• PROVIDED DATA:
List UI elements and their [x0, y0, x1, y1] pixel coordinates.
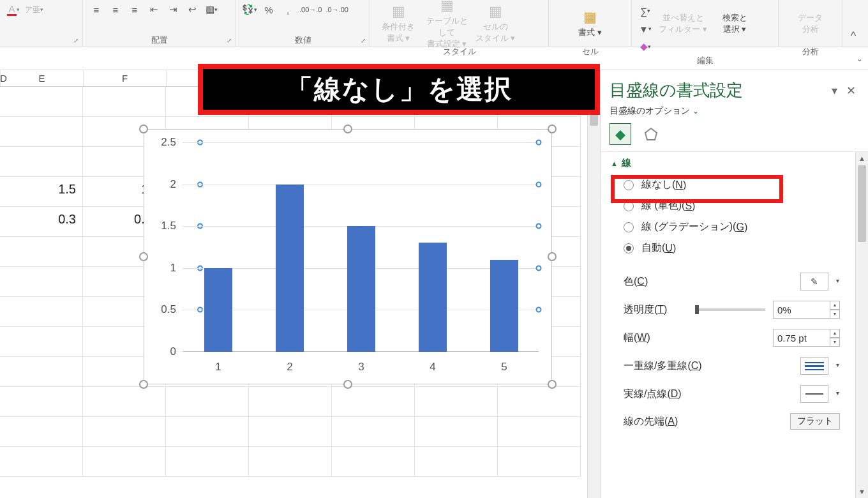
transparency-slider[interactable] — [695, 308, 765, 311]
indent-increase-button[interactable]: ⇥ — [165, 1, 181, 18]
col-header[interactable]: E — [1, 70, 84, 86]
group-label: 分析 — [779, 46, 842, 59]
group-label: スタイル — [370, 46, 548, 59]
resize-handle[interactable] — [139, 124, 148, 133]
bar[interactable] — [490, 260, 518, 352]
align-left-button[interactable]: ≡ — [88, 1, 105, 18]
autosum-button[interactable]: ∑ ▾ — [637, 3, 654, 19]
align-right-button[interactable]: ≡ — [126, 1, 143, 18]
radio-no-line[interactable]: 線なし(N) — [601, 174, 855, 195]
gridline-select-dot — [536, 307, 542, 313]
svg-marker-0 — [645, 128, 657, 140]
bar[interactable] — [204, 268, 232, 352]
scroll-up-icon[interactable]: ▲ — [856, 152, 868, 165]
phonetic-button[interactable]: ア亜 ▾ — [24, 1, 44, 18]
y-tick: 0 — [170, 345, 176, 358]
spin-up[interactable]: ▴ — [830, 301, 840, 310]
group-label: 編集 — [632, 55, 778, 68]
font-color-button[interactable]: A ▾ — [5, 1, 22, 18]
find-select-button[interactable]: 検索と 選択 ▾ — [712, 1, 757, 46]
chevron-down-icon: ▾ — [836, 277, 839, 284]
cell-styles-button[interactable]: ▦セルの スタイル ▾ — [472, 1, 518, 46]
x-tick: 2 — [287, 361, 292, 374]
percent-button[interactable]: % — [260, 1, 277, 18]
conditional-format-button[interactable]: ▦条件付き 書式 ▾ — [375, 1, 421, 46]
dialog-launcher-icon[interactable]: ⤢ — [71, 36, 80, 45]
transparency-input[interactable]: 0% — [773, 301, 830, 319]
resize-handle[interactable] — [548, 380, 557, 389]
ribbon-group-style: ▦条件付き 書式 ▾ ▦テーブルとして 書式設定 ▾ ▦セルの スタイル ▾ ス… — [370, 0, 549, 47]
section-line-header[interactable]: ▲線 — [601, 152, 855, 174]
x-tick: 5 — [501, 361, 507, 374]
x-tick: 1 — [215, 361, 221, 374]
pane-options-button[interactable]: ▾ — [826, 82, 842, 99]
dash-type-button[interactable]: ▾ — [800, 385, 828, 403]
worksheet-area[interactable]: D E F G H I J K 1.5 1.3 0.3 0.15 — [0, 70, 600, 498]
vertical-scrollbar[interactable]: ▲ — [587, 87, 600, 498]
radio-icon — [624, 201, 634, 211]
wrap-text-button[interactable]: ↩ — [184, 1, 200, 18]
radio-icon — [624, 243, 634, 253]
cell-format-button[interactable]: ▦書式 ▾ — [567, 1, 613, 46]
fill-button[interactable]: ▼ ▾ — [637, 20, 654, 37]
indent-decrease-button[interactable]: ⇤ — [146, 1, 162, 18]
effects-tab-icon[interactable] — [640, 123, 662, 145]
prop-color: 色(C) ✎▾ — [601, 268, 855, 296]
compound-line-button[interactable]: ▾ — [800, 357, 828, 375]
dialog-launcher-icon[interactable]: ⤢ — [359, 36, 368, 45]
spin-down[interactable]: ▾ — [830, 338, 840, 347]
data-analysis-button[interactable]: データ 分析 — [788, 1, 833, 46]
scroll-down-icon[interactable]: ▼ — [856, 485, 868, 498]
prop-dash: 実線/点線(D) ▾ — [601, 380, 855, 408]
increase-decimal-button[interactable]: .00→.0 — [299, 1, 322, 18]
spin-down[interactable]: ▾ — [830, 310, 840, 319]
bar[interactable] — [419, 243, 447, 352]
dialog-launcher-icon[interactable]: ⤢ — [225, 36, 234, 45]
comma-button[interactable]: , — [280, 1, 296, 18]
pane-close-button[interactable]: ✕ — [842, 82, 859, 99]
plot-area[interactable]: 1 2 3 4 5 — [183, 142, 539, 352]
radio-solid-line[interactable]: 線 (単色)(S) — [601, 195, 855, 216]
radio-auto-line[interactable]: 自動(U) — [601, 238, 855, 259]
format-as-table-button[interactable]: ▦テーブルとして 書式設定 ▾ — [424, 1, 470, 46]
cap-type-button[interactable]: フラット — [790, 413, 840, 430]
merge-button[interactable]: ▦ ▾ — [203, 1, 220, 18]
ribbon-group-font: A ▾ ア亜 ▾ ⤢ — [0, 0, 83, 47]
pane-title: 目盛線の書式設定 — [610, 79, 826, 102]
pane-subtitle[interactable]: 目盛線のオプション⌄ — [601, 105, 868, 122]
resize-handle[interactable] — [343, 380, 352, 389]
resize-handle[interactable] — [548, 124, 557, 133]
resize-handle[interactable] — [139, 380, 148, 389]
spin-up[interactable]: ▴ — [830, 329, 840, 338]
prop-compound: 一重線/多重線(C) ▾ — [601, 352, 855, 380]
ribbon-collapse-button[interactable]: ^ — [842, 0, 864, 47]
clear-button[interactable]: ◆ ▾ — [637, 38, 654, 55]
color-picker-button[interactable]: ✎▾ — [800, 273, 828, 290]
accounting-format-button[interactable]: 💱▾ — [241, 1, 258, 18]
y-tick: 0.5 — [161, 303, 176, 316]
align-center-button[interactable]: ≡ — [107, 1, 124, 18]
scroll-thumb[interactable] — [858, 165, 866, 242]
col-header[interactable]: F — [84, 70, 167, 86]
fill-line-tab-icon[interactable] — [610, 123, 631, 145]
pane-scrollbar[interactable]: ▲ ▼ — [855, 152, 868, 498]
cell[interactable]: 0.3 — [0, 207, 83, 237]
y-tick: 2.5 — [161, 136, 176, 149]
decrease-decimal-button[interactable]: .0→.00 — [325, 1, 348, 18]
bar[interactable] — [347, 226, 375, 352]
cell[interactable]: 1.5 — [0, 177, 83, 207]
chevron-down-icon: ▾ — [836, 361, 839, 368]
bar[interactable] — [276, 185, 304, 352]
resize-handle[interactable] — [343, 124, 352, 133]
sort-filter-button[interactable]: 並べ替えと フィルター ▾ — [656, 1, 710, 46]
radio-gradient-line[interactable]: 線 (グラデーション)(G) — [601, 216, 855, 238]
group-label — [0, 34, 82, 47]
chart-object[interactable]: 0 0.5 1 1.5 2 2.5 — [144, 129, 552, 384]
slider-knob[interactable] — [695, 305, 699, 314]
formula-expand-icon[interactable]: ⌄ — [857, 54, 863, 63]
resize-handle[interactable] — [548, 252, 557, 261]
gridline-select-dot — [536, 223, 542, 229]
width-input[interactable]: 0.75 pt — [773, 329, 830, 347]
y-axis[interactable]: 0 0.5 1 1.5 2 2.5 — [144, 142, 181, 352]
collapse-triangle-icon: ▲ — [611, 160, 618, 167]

• WHAT TO PRODUCE:
Only the lines that hold the word "radio" are wanted; each should be pulled from the records.

• PROBLEM SOLUTION:
radio-no-line[interactable]: 線なし(N) — [601, 174, 855, 195]
radio-icon — [624, 201, 634, 211]
radio-icon — [624, 243, 634, 253]
radio-solid-line[interactable]: 線 (単色)(S) — [601, 195, 855, 216]
radio-auto-line[interactable]: 自動(U) — [601, 238, 855, 259]
radio-gradient-line[interactable]: 線 (グラデーション)(G) — [601, 216, 855, 238]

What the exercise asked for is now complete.